Here for a ring $S$, I mean $\mu_{p^\infty}(S) = \varinjlim_{k \geq 1} \mu_{p^k}(S) = \{ x \in S \mid \exists k \geq 1 \text{ such that } x^{p^k} = 1\}$.
My attempt: For '$\supset$': suppose $1 + x \in (1 + \mathfrak{m}_R)/p^n$. Then $v_R(x) > 0$ and we can define $N := \max(\log_p\left(\frac{v_R(p^n)}{v_R(x)}\right),n)$. Then for $k \in \mathbb{Z}_{\geq N}$ we have $p^k \geq p^N \geq \frac{v_R(p^n)}{v_R(x)}$ hence $v_R(x^{p^k}) \geq v_R(p^n)$ which means $x^{p^k} = a p^n$ for some $a \in R$ and $x^{p^k} = 0$ in $R/p^n$.
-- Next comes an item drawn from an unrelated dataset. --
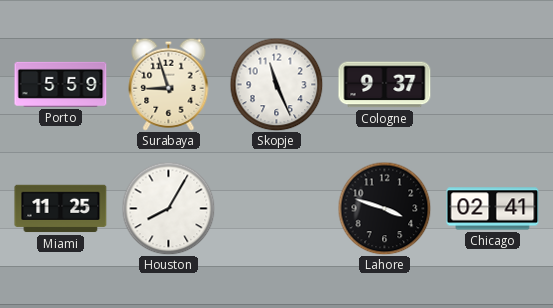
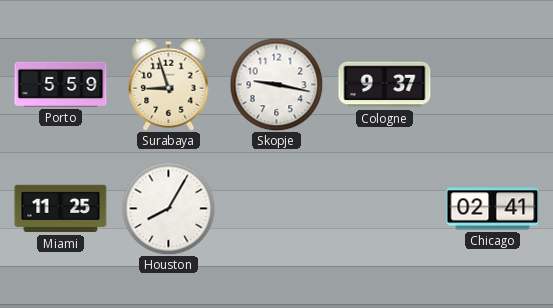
Skopje: 11:26 -> 9:17
Lahore: 3:48 -> none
Also we have in $R/p^n$ that $(1+x)^{p^k} = 1 + x^{p^k}$ because $k \geq n$, so $(1+x)^{p^k} = 1 + x^{p^k} = 1$ in $R/p^n$, which means $1+x \in \mu_{p^k}(R/p^n) \subset \mu_{p^\infty}(R/p^n)$.
For '$\subset$': suppose $x \in \mu_{p^\infty}(R/p^n)$, so $x^{p^k} = 1$ for some $k \geq 1$. We may assume that $k \geq n$. Then $(x-1)^{p^k} = x^{p^k} -1 = 0$ in $R/p^n$ which means $(x-1)^{p^k} = a p^n$ for some $a \in R$. Then $v_R(x-1)= \frac{v_R( a p^n)}{p^k} \geq \frac{n}{p^k} v_R(p) > 0$ so $x-1 \in \mathfrak{m}_R$, which means $x = 1 + (x-1) \in 1 + \mathfrak{m}_R$.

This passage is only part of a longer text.